Score systems try to convert qualitatively different factors into the same units (points, which sometimes also correspond to dollars or some other concrete unit). And they weight the factors, normally in a linear way. That can’t be done perfectly. It doesn’t perfectly correspond to people’s actual preferences which are routinely non-linear and involve complex interplays between factors.
It’s good to make decisions based on a small number of key factors that you understand. If there is a bunch of numerical analysis of factors which you want to take into account, make that, as a whole, one factor. You can be like “This idea scored 3% higher on the computer factor analysis spreadsheet thing. That’s my first reason for preferring it. Everything else being equal, and with no major reason to go against the numbers, I might as well use them. Additionally, I used my judgment to look at the key issues. I found this idea has no decisive flaws. Everything bad about it is a matter of degree like costing a bit more in some area or taking a bit longer for some parts.
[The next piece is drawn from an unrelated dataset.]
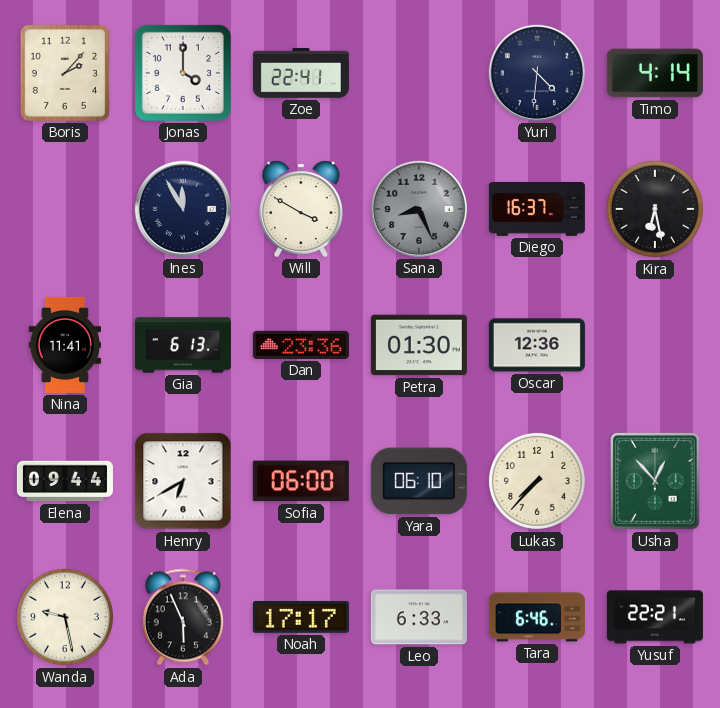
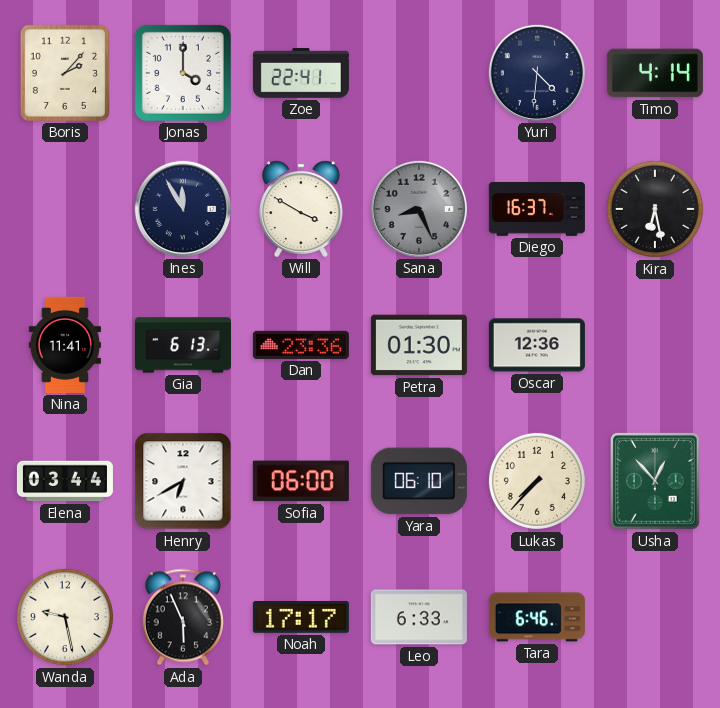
Elena: 09:44 -> 03:44
Yusuf: 22:21 -> none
There’s no non-optional part with a fundamental flaw. A few optional parts just won’t work at all, but that’s OK, they were optional.”
I’ve been talking about complicated or hard projects. For simple and easy projects, it’s all the same but simpler and lower stakes and the problems are defined less aggressively (a lot more will satisfy us and constitute a solution). Problem definitions generally set lower bars for minor things that we don’t want to put work into optimizing. And then if we find ten solutions that all work, we can just pick one arbitrarily (or however else) rather than come up with some good way to choose between them. It’s OK if lots of solutions all succeed. We don’t need the “best” one. We don’t usually need to come up with tiebreakers. A working solution works. Success is success. We can move on and do something else. The case where we want to tiebreak and optimize between viable solutions is the minority case. For most stuff we just want any solution and to be done. Even using the highest scoring candidate on some rough metric is fine if the top five are all successful solutions of the problem and we don’t care about picking the best one, we just want to quickly pick anything that works.